Il 36% delle aziende spagnole sono state vittime di un attacco informatico durante la prima metà del 2019, secondo i dati pubblicati da ItUser. La minaccia principale, che preoccupa quasi un terzo degli esperti IT, è il phishing, seguito da vicino dai trojan, secondo un rapporto preparato da Bitdefender.

 

Questi due dati evidenziano l’attuale significato della sicurezza informatica nelle organizzazioni e le ragioni per cui è già vitale. Le aziende devono armarsi e proteggersi, come nel corso di una guerra, da possibili violazioni che minacciano la loro sicurezza. Va ricordato che, ancora una volta, gli attacchi informatici continuano ad essere in cima alla classifica delle minacce più temute in tutto il mondo.

 

Red Team e Blue Team per garantire la sicurezza informatica

Con le dovute distinzioni e avendo in mente “L’arte della guerra”, che il maestro militare Sun Tzu scrisse più di 2.500 anni fa, ogni organizzazione deve avere un proprio esercito: Red Team, note anche come hacker etici. Il famoso trattato millenario ha stabilito strategie e tattiche per combattere e vincere nei conflitti di guerra e i principi enunciati sono perdurati nel tempo.
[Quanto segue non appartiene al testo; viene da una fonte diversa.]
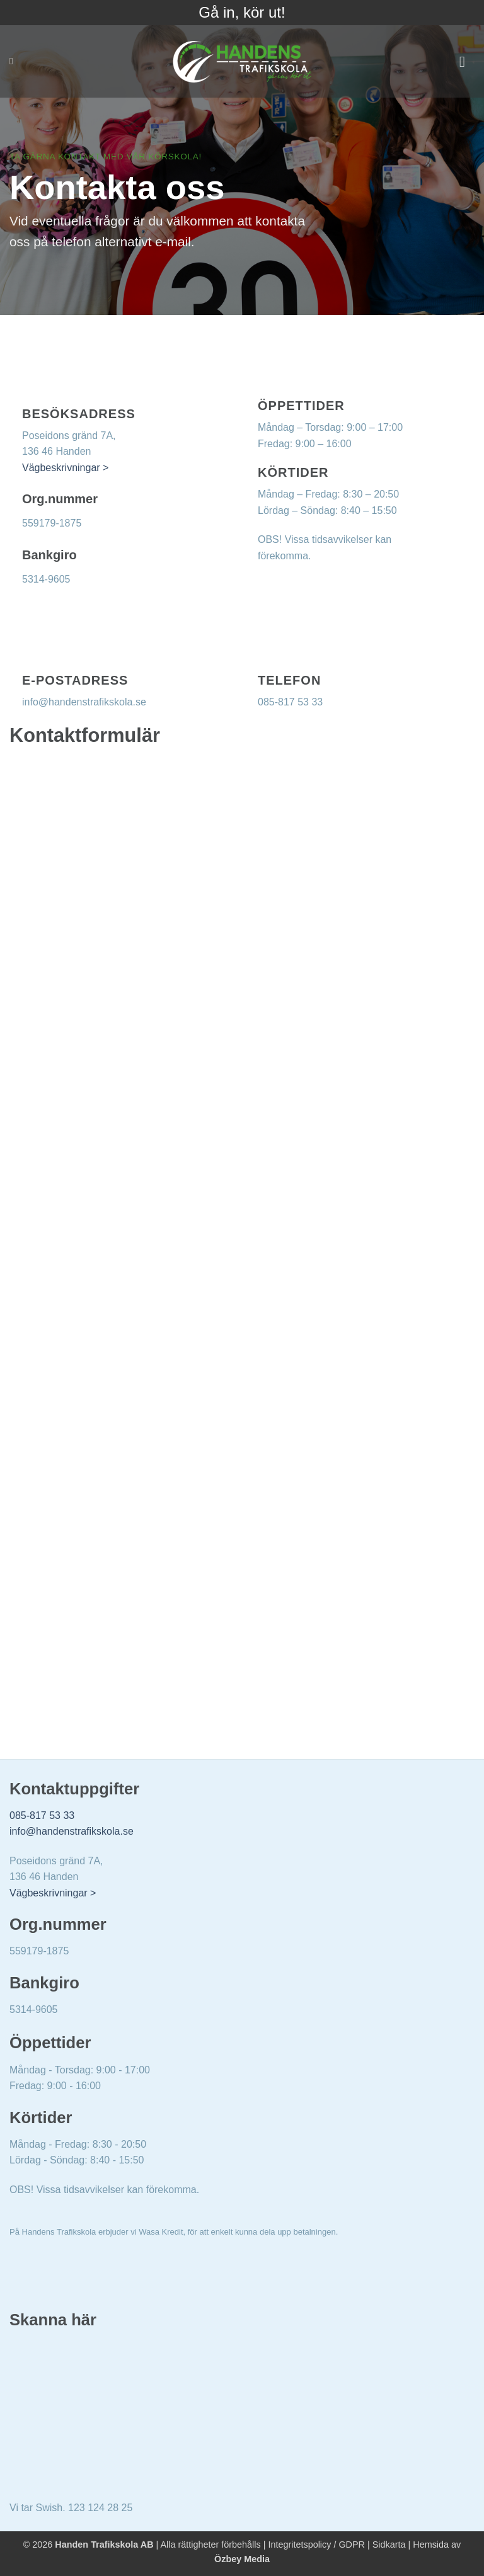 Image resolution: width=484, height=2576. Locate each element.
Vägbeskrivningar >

Questa filosofia millenaria continua ad essere efficace oggi nei persino nei Red Team, soprattutto quando gli attacchi al computer vengono ricevuti dall’esterno.

 

Come se si trattasse del miglior battaglione da combattimento, questo gruppo di professionisti esegue intrusioni nei sistemi di sicurezza dell’organizzazione che difendono con un obiettivo chiaro: rilevare le violazioni della sicurezza a cui i criminali informatici possono accedere. La nostra infrastruttura tecnologica sarà più protetta dai futuri attacchi esterni una volta che le vulnerabilità esistenti saranno state rafforzate.

 

Tre dei principi menzionati in “L’arte della guerra” possono essere direttamente associati al Red Team:

 

“Conosci il tuo nemico e conosci te stesso, e emergerai trionfante in mille battaglie”: quando è possibile il nemico deve essere identificato e poi analizzato in profondità per stabilire il tipo di difesa da impostare. I Red Team sono responsabili dello sviluppo di strategie e tattiche di minaccia (simulate) per accedere a informazioni aziendali sensibili.

 

Gli hacker etici non lavorano da soli, in quanto hanno un contatto diretto con il Blue Team (il team di sicurezza IT delle aziende), che sono responsabili del controllo e dell’arresto dell’attacco informatico ricevuto dal Red Team.

 

“I guerrieri esperti si sono fatti invincibili in primo luogo, e poi hanno aspettato di scoprire la vulnerabilità dei loro avversari”: il lavoro svolto dal Red Team è di grande valore per l’organizzazione perché scoprono, con la loro esperienza, quei percorsi in cui si presenta vulnerabile e che sono fonti di accesso completamente scoperto per l’azione dei criminali informatici.

 

Questi test di intrusione da parte del Red Team servono, allo stesso tempo, per la formazione del Blue Team interno all’azienda, in quanto sperimenterà in prima persona le possibili minacce, gli strumenti che hanno a disposizione per proteggere efficacemente le risorse critiche dell’azienda e il tempo di azione. Da questi dati potranno quindi sviluppare un programma di difesa con cui fermare gli ingressi imprevisti con maggiore agilità ed efficienza.

 

“Se usi il nemico per sconfiggere il nemico, sarai potente ovunque tu vada”: l’inganno del nemico è uno dei principi su cui si basa “L’arte della guerra”, cioè sconfiggere l’avversario con le proprie informazioni quasi senza fare nessuna mossa. Una volta che la sicurezza dell’organizzazione è garantita, il passo successivo è quello di essere in grado di garantire che i criminali informatici non vengano a conoscenza o possano scoprire i nuovi sistemi di sicurezza in atto.

 

Per parafrasare lo stesso Sun Tzu: “L’attacco è il segreto della difesa, la difesa è la pianificazione di un attacco”.